En 2023, on retrouve sur le marché du travail des personnes des générations « Z » (nés entre le milieu des années 1990 et 2000), « Y » (nés entre les années 1980 et le milieu des années 1990) et « X » (nés dans les années 1960 jusqu’au début des années 1980), les « baby-boomers » (nés dans les années 1940 jusqu’au début des années 1960) et les « vétérans » (nés avant la Seconde Guerre mondiale) (Lagacé, Boissonneault et Armstrong, 2010, p. 193). Ce n’est donc pas surprenant que nous entendions de plus en parler des milieux de travail intergénérationnels ; c'est le portrait actuel du marché de l’emploi!

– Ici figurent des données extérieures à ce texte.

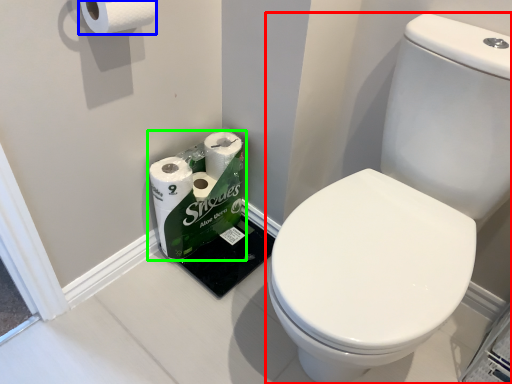 Question: Estimate the real-world distances between objects in this image. Which object is closer to toilet (highlighted by a red box), toilet paper (highlighted by a blue box) or toilet paper (highlighted by a green box)?

Choices:
 (A) toilet paper
 (B) toilet paper

Answer: (B) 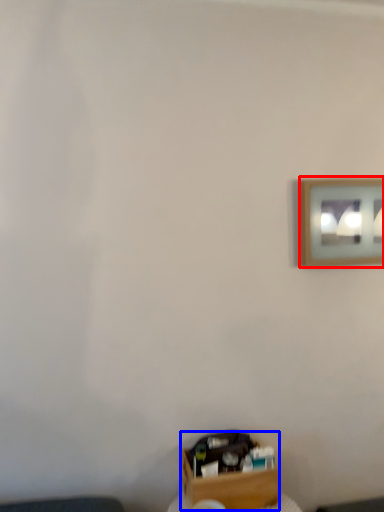 Question: Which point is closer to the camera, picture frame (highlighted by a red box) or box (highlighted by a blue box)?

Choices:
 (A) picture frame
 (B) box

Answer: (B) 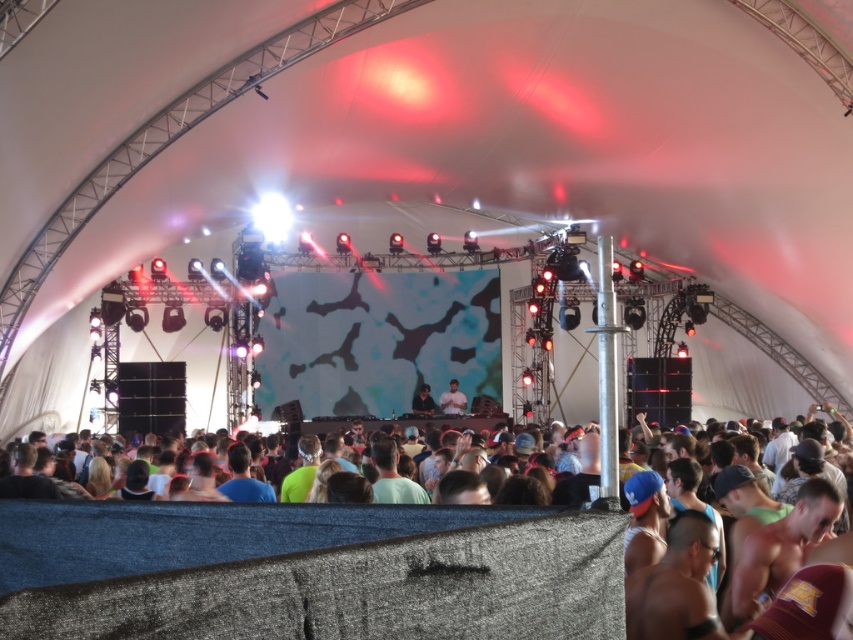 Question: Can you confirm if light beige fabric at center is wider than matte black dj booth at center?

Choices:
 (A) yes
 (B) no

Answer: (A)

Question: Which object is closer to the camera taking this photo?

Choices:
 (A) matte black dj booth at center
 (B) light beige fabric at center

Answer: (A)

Question: Can you confirm if light beige fabric at center is positioned to the left of matte black dj booth at center?

Choices:
 (A) yes
 (B) no

Answer: (B)

Question: Which point is farther to the camera?

Choices:
 (A) matte black dj booth at center
 (B) light beige fabric at center

Answer: (B)

Question: Which object is farther from the camera taking this photo?

Choices:
 (A) matte black dj booth at center
 (B) light beige fabric at center

Answer: (B)

Question: Does light beige fabric at center have a greater width compared to matte black dj booth at center?

Choices:
 (A) yes
 (B) no

Answer: (A)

De plus, avec l’espérance de vie qui s’allonge, les personnes aînées sont de plus en plus nombreuses à vouloir demeurer présentes sur le marché du travail, que ce soit pour conserver un cercle social, rester actifs physiquement et intellectuellement, ou pour mettre à profit l’ensemble de leur savoir. D’ailleurs, selon le Centre canadien d’hygiène et sécurité au travail, les travailleurs âgés feraient « preuve d'un plus grand dévouement envers l'entreprise [qui les emploie] et attachent une plus grande valeur au travail » (2017). L’organisation emploiretraite.ca ajoute pour sa part que ces travailleurs « deviennent autonomes rapidement, ont généralement besoin de peu de supervision et travaillent bien en équipe. Ils ont ordinairement tendance à demeurer au service de leur employeur plus longtemps, ce qui se traduit par une réduction des coûts associés à l’embauche et à la formation des nouveaux employés » (2017). Des caractéristiques des plus utiles pour contribuer au succès des entreprises d’ici!

Hommes travail intergénérationnel

Quelques éléments clés des milieux de travail qui favorisent la collaboration entre les générations

Encourager le mentorat entre les générations : Aussi appelé « mentorat inversé », cela permet aux mentors et aux mentorés de s’aider mutuellement en partageant leur savoir respectif. On dit de cette pratique qu’elle permet même de « renforce[r] les liens entre les collaborateurs et [d'accroître] la productivité » (CrossKnowledge, 2016).

Favoriser la communication : Pour bien cohabiter, il faut que les employés se sentent à l’aise d’exprimer librement leurs besoins et leurs attentes sans avoir peur du jugement. D’ailleurs, en matière de transferts de connaissances, des études démontrent que ceux-ci « résulte[nt] d’abord et avant tout d’interactions et de relations sociales délibérées de qualité » (Lagacé, Boissonneault et Armstrong, 2010, p. 204).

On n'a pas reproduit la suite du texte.